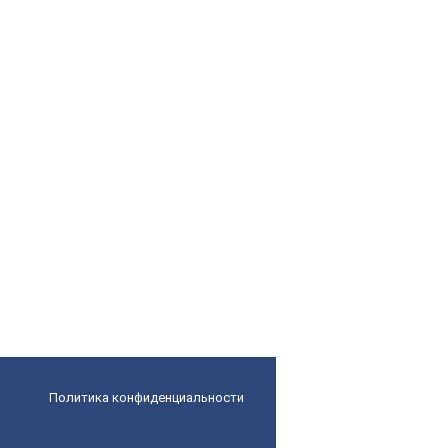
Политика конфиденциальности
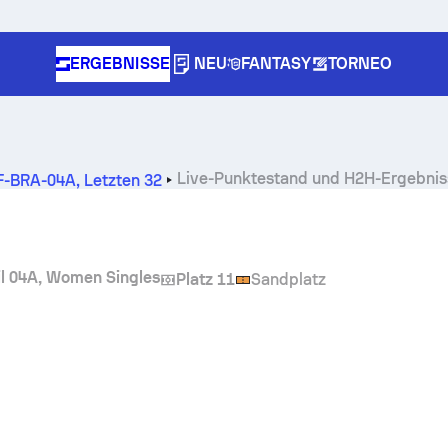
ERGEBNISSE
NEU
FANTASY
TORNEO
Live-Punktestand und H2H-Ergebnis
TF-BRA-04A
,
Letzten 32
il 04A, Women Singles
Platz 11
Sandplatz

----

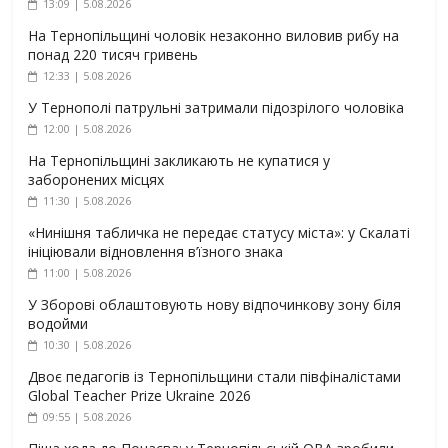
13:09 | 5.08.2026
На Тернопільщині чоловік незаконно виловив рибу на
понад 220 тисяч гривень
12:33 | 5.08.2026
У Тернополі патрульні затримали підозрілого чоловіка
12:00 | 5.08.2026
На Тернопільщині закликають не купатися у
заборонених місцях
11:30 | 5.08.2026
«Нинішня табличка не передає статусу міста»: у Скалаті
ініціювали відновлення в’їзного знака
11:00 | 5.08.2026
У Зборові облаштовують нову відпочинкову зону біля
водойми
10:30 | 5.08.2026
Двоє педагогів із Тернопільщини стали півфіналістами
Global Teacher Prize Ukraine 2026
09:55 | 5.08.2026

----

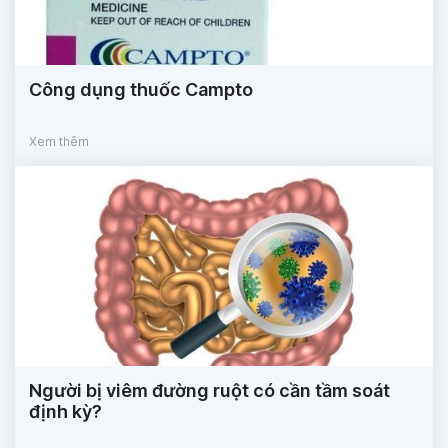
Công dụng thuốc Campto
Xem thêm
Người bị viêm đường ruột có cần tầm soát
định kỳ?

----

:: Instructions for the task ::
All the lines that hold the word "Тернопільщині" must appear in the answer, copied from the records.

:: Exercise solution ::
На Тернопільщині чоловік незаконно виловив рибу на
На Тернопільщині закликають не купатися у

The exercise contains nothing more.